L’effet qui en émane, on l’aura compris, est de ceux qui font la différence. Nudo per l’Assassino, souple, serpente avec élégance. Il vire noise, ou presque. La surprise est de mise, Piove su Torino parait se brider. Il n’en est que plus beau encore, plus atmosphérique. On le sent prêt, disposé, à la folie. Que nenni! Il s’en tient à un format non pas classique, surtout pas, mais mesuré. Caccia Minaccia le suit façon Soul Coughing et les interludes assurent le lien d’une galette déviante, que j’aurais dotée de voix elles aussi hors-cadre. Ce n’est pas le cas mais les instrus de Profondo Scorpio, personnels, convieront ceux qui ne fuiront pas. Une poignée donc, précieuse, d’ auditeurs animés par la curiosité, l’ouverture d’esprit. Ca pulse avec fougue, en « jazzeux » on joue certes bien mais sans jamais faire dans la démonstration. Domenica Papapà file, breake. Il rebondit, quasi hagard, pour complètement convaincre. Il faut dire que cette mixture, vigoureuse, n’a pas de réel équivalent. On l’adopte donc, charmé par sa nouveauté, ses embardées, son souci constant de ne pas filer droit.

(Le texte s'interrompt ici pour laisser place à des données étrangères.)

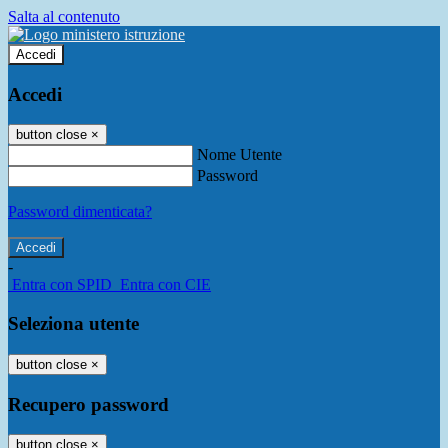
Salta al contenuto
Accedi
Accedi
button close
×
Nome Utente
Password
Password dimenticata?
-
Entra con SPID
Entra con CIE
Seleziona utente
button close
×
Recupero password
button close
×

En fin de parcours le titre éponyme, à l’introduction inquiétante, répétée, finit par galoper sans mater dans son dos. On a droit, là encore, à cette foutue maestria qui caractérise nos compatriotes, que La Brutta Storia di Barbara Romero voit finir dans les sifflements à la lisière de l’heureux. On revient là des contours apaisés, au terme d’une superbe épopée à sortir sur deux labels tout aussi décalés que son contenu.